More physically, these plots represent the wavefunction of a particle which starts at one point on such a quasicrystalline lattice and is allowed to move around by hopping to neighbouring lattice points. The magnitude of the wavefunction at each point is represented by the size of the dot, and the complex phase by the colour.
Two key concepts in quantum mechanics are the Wavefunction, \(\ket{\psi}\) and the Hamiltonian \(\hat{H}\). The wave function is a special vector, it describes the probability of finding a particle, and the Hamiltonian is an operator (a bit like a matrix). It tells us how the wavefunction will change. Mathematically, we can find the new wavefunction at a given time, \(t\) as: \begin{equation}\label{Eqn: UnitaryEvo} \ket{\psi(t)} = e^{-i \hat H t/\hbar }\ket{\psi(0)}. \end{equation} This is a slightly strange equation because \(\hat{H}\) is an operator, but you can work it out by using the power series expansion of the exponential function. Or even easier, there's a Python library function especially for it! That's what I used to make these plots!
Play around with the sliders to see how \(\ket{\psi}\) spreads out as the particle hops around the Quasicrystal. Use the buttons to change the Hamiltonian. The "free particle" case corresponds to a particle which is free to hop in any direction, but the "trapped" case corresponds to a particle which feels an attraction to the centre of the 2D plane.

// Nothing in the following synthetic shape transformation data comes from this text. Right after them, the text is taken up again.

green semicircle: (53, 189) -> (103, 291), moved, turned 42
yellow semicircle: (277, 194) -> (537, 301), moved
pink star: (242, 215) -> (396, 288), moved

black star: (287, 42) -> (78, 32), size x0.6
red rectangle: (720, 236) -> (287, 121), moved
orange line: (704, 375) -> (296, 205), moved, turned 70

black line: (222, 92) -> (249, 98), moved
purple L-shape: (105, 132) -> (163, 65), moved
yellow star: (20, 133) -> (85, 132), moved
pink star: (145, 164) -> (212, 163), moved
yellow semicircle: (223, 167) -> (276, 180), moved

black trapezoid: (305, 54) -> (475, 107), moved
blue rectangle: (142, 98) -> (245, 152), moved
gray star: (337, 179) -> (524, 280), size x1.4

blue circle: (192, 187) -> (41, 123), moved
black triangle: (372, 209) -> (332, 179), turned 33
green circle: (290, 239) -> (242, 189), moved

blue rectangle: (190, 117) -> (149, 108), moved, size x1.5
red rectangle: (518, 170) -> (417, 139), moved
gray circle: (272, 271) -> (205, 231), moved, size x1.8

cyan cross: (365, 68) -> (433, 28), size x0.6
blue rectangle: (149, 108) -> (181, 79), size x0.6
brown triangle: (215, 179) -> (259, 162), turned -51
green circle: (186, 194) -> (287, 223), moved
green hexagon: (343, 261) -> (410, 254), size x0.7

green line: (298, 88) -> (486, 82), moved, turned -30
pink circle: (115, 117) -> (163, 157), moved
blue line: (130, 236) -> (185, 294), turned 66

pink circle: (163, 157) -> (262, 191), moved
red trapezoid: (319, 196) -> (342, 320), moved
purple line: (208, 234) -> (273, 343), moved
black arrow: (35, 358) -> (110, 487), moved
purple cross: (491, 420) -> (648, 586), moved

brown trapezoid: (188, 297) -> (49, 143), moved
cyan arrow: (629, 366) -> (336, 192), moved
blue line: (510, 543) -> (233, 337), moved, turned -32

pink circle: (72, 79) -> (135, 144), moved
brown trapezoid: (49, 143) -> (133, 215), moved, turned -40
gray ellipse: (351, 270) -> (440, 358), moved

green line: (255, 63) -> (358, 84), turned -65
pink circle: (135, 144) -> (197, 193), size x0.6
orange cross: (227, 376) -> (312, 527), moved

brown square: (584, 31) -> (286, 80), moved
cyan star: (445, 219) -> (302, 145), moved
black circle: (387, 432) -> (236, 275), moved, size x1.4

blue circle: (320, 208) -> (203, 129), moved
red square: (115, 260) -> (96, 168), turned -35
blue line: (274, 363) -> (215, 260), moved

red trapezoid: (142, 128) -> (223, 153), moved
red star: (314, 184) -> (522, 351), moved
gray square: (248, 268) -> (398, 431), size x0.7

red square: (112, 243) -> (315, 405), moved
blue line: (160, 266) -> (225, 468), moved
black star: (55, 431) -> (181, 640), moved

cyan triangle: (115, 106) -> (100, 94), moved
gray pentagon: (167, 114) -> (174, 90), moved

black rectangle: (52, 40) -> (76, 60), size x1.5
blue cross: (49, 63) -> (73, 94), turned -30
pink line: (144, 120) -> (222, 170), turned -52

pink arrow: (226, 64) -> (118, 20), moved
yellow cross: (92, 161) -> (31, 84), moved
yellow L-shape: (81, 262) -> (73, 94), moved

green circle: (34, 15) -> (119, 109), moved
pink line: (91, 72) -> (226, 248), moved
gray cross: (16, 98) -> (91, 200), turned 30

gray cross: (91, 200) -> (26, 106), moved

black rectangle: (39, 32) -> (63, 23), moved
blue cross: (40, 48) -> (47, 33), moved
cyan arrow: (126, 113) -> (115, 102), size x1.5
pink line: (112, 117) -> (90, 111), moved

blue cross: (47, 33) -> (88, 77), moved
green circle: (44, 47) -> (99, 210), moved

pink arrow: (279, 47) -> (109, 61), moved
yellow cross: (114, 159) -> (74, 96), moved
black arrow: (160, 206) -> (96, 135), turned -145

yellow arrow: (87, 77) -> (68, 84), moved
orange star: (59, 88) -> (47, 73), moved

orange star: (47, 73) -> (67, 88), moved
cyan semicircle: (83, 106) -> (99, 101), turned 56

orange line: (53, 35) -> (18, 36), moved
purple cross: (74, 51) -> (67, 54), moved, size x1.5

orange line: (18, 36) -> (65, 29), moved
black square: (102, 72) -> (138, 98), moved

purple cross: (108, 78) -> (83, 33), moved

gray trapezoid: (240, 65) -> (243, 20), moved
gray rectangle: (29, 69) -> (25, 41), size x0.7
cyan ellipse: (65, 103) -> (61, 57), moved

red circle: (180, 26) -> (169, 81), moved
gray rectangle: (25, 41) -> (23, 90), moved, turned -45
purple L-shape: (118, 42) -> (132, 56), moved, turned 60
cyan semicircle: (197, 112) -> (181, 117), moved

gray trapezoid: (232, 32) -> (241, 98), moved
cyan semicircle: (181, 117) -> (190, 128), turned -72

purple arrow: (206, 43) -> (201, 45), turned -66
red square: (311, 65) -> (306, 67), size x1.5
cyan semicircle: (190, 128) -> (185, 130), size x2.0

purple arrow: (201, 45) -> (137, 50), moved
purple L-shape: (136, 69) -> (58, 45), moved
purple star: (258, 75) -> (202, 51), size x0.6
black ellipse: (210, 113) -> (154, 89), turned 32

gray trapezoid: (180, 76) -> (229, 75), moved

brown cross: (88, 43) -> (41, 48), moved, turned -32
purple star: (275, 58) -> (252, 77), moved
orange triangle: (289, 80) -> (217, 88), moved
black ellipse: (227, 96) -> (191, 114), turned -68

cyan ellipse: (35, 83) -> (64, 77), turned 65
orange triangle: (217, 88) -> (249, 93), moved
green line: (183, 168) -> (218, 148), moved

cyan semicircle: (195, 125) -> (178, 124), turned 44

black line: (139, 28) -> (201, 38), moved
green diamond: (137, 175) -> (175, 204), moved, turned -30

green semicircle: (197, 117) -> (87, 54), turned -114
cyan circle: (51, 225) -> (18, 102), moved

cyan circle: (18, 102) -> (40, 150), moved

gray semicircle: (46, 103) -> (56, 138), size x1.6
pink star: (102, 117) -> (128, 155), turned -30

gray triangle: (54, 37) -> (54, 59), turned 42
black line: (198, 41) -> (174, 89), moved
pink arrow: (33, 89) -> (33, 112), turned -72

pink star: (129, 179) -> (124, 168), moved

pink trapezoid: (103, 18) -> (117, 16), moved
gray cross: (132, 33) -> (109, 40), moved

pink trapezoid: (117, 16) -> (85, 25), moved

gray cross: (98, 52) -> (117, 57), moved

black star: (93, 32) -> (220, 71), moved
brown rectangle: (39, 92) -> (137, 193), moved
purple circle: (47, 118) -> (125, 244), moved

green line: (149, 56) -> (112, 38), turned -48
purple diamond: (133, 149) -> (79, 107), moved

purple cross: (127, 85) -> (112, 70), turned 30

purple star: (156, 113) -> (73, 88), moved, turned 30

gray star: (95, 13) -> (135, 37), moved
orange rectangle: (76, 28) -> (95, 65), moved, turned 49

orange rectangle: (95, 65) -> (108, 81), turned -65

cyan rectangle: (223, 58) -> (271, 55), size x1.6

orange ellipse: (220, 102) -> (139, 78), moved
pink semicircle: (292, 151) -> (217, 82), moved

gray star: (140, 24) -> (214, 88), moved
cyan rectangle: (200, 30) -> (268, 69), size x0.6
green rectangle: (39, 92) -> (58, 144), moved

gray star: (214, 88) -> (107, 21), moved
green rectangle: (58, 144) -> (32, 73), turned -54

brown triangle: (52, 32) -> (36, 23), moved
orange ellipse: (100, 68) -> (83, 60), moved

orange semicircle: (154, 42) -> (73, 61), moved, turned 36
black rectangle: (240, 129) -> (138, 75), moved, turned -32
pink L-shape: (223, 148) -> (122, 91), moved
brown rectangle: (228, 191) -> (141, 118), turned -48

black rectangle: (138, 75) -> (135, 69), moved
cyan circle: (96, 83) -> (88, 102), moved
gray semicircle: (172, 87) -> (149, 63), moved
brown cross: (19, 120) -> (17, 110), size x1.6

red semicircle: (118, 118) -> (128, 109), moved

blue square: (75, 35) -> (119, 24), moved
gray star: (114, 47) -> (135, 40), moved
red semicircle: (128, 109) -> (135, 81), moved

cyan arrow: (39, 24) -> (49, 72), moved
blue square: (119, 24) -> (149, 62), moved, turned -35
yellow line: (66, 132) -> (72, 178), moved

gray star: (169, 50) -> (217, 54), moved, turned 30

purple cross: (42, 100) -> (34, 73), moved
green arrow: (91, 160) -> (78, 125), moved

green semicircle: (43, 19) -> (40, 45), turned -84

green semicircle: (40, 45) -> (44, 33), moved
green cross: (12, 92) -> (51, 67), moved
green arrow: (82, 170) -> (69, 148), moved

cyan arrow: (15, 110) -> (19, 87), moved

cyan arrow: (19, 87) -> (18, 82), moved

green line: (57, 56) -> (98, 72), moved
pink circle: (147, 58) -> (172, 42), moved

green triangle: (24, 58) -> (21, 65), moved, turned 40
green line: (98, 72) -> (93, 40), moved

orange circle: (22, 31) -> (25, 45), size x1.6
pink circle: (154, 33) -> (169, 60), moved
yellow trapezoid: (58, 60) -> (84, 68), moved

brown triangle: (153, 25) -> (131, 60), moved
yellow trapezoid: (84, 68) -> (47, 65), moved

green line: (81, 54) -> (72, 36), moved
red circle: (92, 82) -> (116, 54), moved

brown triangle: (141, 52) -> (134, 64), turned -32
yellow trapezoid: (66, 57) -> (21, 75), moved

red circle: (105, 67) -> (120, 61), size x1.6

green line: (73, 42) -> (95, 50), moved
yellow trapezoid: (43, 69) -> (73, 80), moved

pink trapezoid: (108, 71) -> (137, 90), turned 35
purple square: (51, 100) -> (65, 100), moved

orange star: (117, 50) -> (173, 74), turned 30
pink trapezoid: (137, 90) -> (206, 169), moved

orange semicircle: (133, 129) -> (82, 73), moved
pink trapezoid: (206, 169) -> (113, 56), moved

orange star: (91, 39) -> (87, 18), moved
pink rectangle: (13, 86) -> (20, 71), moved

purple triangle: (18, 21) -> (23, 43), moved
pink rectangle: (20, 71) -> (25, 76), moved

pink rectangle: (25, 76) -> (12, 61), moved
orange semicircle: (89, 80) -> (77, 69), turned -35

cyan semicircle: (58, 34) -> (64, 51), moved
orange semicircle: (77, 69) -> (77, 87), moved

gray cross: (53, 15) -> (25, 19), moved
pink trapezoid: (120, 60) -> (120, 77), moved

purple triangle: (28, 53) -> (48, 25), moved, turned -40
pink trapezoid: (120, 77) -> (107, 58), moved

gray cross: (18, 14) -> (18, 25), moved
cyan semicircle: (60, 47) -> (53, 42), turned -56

I used the code which makes these plots to do a feasibility study for a new experimental technique for the MBQD experiment. Their experiment consists of very cold atoms in a vacuum chamber, which can be put in an 8-fold symmetric optical lattice. Their system can be described by the "trapped" Hamiltonian in these plots, but the experimental technique we studied will, in theory, be able to give the "free particle" \(\hat{H}\). This is a simulation of a particle moving freely on a 4D lattice, and could be interesting for many reasons. (known best by Ulrich Schnieder!)